[Collected data]
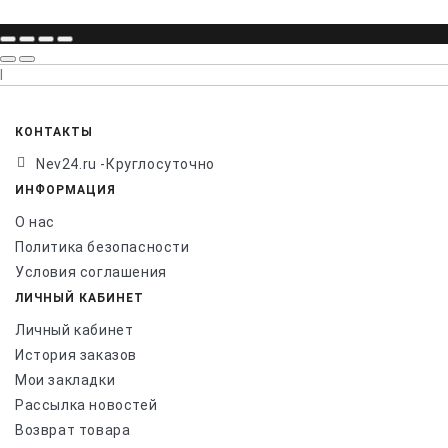
l
КОНТАКТЫ
Nev24.ru -Круглосуточно
ИНФОРМАЦИЯ
О нас
Политика безопасности
Условия соглашения
ЛИЧНЫЙ КАБИНЕТ
Личный кабинет
История заказов
Мои закладки
Рассылка новостей
Возврат товара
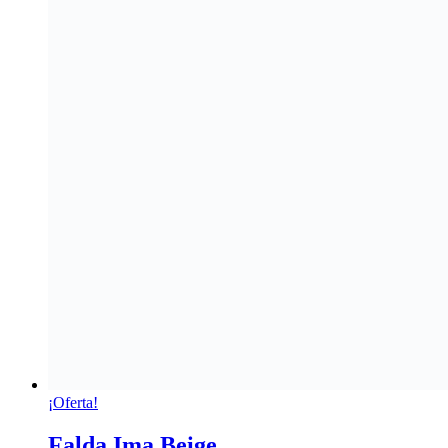
¡Oferta!
Falda Ima Beige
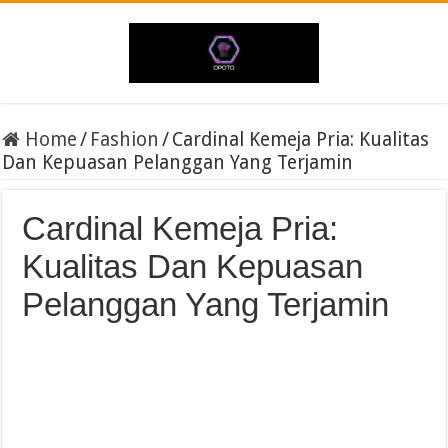
Home
/
Fashion
/
Cardinal Kemeja Pria: Kualitas
Dan Kepuasan Pelanggan Yang Terjamin
Cardinal Kemeja Pria:
Kualitas Dan Kepuasan
Pelanggan Yang Terjamin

** Task prompt **
Counting only lines that hold "Terjamin", state how many appear in the records, and give nothing but the number.

** Your response **
2